録画したままだった『招かれざる客』(1967年/監督:スタンリー・クレイマー)を観る。黒人問題を身近なものとしてとらえたホームドラマ

ジョン(シドニー・ポワチエ)とジョーイ(キャサリン・ホートン)はハワイで知りあって心から愛しあうようになり、両親の許可を得るためにサンフランシスコに戻ってきます。ジョンは黒人ですが世界的に有名な医師。黒人と白人のカップルに人々はぶしつけな視線をおくってきます。ジョーイの母クリスティナ(キャサリン・ヘップバーン)は、娘の恋人が黒人とわかってビックリ。だけど、娘の喜びを見て次第に祝福するようになります。やがて父親のマット(スペンサー・トレイシー)が帰宅。マットは新聞社を経営し、人種差別と闘ってきましたが、自分の娘となると気持ちは複雑。結婚の申し込みをするというジョンの電話を聞いたジョンの両親(ロイ・E・グレンとベア・リチャーズ)もロサンゼルスからやってきますが、相手が白人と知って愕然とします。ジョンの父は反対しますが、母親は二人の熱意を理解して賛成。ジョンとジョーイ、そして二人の母親の強い信念に頑なだったマットの気持ちもとけ、結婚を認めます。マットを贋のリベラリストだと批判するマットの親友の司祭(セシル・ケラウェイ)と、ジョンを黒人のくせに大事なお嬢様を誘惑する悪い奴と言う黒人家政婦(イザベル・サンフォード)が面白い存在。

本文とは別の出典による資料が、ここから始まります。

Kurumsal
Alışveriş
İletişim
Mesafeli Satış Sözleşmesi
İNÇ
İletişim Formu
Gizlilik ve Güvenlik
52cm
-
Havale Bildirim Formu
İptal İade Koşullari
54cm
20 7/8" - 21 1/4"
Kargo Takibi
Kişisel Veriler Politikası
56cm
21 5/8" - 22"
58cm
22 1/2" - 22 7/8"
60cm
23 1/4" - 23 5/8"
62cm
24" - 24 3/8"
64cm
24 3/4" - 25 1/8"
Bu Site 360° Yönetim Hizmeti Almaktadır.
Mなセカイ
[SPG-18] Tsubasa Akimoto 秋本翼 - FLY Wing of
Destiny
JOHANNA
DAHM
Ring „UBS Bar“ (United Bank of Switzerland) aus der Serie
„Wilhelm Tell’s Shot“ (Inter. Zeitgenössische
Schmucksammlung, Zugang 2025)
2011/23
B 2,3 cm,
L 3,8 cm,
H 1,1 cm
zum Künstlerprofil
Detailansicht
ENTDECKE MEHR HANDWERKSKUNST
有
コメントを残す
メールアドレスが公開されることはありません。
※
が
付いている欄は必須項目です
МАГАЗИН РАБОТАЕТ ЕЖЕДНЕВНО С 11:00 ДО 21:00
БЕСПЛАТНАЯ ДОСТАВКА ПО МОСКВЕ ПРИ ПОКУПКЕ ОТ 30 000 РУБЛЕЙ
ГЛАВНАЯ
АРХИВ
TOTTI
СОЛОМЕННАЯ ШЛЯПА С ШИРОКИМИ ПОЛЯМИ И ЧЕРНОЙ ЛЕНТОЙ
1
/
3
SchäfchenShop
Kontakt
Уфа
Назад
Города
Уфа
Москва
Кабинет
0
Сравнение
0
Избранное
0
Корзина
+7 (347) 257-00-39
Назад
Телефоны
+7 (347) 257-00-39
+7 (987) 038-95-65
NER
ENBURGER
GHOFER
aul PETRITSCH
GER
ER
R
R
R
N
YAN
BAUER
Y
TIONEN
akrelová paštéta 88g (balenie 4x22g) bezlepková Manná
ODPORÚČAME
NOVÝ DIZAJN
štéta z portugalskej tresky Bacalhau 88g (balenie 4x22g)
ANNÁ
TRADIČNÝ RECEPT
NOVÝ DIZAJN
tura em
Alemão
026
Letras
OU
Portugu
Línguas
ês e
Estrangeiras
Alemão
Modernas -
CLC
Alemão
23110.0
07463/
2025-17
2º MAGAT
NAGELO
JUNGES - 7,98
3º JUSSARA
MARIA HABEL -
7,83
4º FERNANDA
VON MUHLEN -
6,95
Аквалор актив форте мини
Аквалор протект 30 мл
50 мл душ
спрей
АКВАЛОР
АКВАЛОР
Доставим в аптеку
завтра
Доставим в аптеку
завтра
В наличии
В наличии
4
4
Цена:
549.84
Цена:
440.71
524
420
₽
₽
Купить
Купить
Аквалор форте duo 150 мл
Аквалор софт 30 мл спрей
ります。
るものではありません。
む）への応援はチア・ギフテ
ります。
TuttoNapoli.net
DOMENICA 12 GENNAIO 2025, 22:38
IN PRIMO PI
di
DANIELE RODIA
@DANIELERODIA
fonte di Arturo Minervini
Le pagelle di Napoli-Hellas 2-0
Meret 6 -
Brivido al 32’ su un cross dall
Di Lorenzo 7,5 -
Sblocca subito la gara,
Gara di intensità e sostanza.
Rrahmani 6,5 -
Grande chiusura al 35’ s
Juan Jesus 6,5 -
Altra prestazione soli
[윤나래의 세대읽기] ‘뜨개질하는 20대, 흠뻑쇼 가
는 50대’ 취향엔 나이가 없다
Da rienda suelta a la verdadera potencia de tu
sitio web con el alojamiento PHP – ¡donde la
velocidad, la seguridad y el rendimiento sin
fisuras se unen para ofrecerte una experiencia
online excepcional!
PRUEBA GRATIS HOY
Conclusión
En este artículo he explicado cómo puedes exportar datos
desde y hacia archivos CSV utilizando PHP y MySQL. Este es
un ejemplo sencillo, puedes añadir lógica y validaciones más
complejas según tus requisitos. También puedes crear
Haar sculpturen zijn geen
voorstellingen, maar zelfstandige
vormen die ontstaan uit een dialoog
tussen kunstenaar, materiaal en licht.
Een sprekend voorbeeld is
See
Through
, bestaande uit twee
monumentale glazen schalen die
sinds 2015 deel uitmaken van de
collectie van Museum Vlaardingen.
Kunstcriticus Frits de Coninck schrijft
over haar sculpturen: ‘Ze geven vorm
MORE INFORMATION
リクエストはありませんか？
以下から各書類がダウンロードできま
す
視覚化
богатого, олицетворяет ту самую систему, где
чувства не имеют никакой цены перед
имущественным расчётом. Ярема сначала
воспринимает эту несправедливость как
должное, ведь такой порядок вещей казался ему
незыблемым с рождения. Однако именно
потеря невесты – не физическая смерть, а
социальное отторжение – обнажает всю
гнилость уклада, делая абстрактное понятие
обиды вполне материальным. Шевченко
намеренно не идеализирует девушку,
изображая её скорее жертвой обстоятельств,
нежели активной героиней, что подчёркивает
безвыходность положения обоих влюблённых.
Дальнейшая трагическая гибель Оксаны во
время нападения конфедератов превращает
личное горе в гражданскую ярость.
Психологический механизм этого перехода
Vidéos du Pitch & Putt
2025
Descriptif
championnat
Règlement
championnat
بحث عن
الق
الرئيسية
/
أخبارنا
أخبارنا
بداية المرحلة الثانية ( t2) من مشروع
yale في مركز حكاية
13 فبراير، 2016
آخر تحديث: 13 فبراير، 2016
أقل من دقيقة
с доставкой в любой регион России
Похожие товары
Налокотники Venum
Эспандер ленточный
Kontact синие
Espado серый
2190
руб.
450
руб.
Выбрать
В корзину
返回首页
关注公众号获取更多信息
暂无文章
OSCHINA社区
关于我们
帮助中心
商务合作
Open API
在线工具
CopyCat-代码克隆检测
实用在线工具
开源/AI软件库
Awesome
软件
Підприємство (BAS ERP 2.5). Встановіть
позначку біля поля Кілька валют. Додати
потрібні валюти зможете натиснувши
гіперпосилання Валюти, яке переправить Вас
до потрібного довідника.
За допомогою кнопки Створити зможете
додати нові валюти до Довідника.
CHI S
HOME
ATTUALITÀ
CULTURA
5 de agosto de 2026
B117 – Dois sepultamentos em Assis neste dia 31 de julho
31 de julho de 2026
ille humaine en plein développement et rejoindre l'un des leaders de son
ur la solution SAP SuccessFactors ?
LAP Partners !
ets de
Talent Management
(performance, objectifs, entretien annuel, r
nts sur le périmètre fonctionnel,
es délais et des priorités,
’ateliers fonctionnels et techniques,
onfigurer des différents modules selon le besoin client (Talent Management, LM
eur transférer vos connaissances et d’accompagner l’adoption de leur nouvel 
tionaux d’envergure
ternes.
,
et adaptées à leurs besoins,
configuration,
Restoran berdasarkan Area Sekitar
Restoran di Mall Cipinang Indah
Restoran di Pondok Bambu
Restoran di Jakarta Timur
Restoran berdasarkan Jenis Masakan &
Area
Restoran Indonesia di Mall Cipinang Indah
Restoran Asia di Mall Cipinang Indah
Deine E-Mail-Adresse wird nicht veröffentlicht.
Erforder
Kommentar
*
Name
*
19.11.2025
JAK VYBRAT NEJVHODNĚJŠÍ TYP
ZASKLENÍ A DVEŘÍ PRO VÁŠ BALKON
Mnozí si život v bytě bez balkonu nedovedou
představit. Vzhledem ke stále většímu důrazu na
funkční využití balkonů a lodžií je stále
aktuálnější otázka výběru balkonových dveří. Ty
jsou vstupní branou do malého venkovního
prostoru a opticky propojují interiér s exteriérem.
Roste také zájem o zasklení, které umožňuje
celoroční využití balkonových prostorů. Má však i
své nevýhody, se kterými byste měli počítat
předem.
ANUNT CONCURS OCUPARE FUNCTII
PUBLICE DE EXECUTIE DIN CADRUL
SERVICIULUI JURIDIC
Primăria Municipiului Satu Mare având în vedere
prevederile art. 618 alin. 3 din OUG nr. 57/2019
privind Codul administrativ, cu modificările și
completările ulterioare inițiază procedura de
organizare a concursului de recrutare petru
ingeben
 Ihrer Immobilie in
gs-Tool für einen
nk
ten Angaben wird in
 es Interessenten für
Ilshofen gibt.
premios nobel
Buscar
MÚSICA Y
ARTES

人種偏見の強かった時代にアメリカ人の良識を正面から取り上げて好評だった作品。現在だと問題にもならない話で、“何じゃコリャ”でしょうね。

キャサリン・ヘップバーンは、この作品で2度目のアカデミー主演女優賞を受賞。スペンサー・トレイシーは、この作品が遺作となりました。